Let’s be honest: sometimes evaluation can feel like taking medicine. What’s more, the results of evaluation often take the form of dry reports that are unwelcoming and, at worst, hard to penetrate. But evaluation doesn’t have to be this way.
Evaluation can be a useful and engaging process that incorporates creativity and participation to help an organization learn how it can more effectively reach its goals. Evaluation presents an opportunity for arts organizations to demonstrate the impact they are making in their communities. Incorporating artistic practice and a combination of narrative documentation and compelling graphics can make evaluation interesting and build off of an arts organization’s existing skill set.

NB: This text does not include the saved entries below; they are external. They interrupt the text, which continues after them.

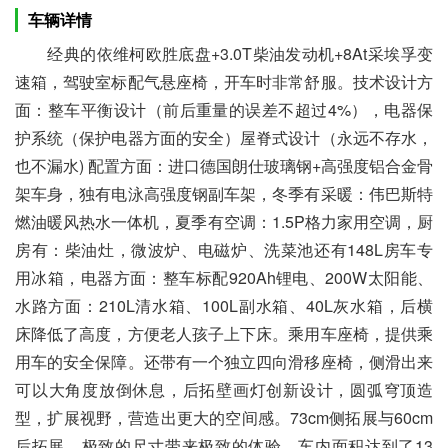
车辆详情
经典的依维柯欧胜底盘+3.0T柴油发动机+8At采埃孚变
速箱，驾驶室标配气悬座椅，开车时非常舒服。技术设计方
面：整车平衡设计（前后重量的误差不超过4%），电器保
护系统（保护电器方面的安全）屋脊式设计（永远不存水，
也不漏水) 配置方面：进口德国朗仕玻璃钢+高强度铝合金骨
架车身，独有电泳高强度钢副车架，冬季有采暖：伟巴斯特
燃油暖风热水一体机，夏季有空调：1.5P格力家用空调，厨
房有：柴油灶，微波炉、电磁炉、洗菜池还有148L房车专
用冰箱，电器方面：整车标配920Ah锂电、200W太阳能、
水路方面：210L清水箱、100L副水箱、40L灰水箱，后横
床降低了高度，方便老人孩子上下床。乘用车座椅，提供乘
用车的安全保障。还带有一个独立四向滑移座椅，侧滑出来
可以大角度放倒休息，后拓壁画灯创新设计，圆弧穹顶造
型，扩展视野，营造出更大的空间感。73cm侧拓展与60cm
后拓展，极致的尺寸带来极致的体验，车内面积达到了13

Artists and arts organizations have an advantage with evaluation: you want it to be a creative process. Right now, some arts organizations are taking the lead in including drawing, storytelling, and graphic design as part of their evaluation process and reporting.
By making evaluation a creative and dynamic process, these organizations are helping make assessment more attractive to practitioners by showing that evaluation can build off the work your organization already has expertise in.
As a graduate student in urban planning, I’m interested in ways that the arts can help create shared spaces for community development. Writing short summaries of the in-depth resources available on the Animating Democracy website as the spring IMPACT intern, I began to notice that some of the best case studies of measuring the impact of social change incorporated the arts as part of the evaluation process. These innovative approaches to evaluation are facilitating new ways of evaluation that emphasize experience and engagement as key components of evaluation.
The Boston Youth Arts Evaluation Project
Arts can break down barriers and encourage participants to provide creative and unfiltered responses. The Boston Youth Arts Evaluation Project (BYAEP) developed and implemented an evaluation process spearheaded by five youth arts organizations in Boston. Working together with community and evaluation experts, BYAEP created an evaluation rubric that spoke directly to their needs. What’s more, they incorporated a before and after artistic response that enabled young people to evaluate the programming they had participated in. Rather than conduct formal focus groups, they invited the young people who participated to use photography, drawing, poetry, or creative writing to provide feedback.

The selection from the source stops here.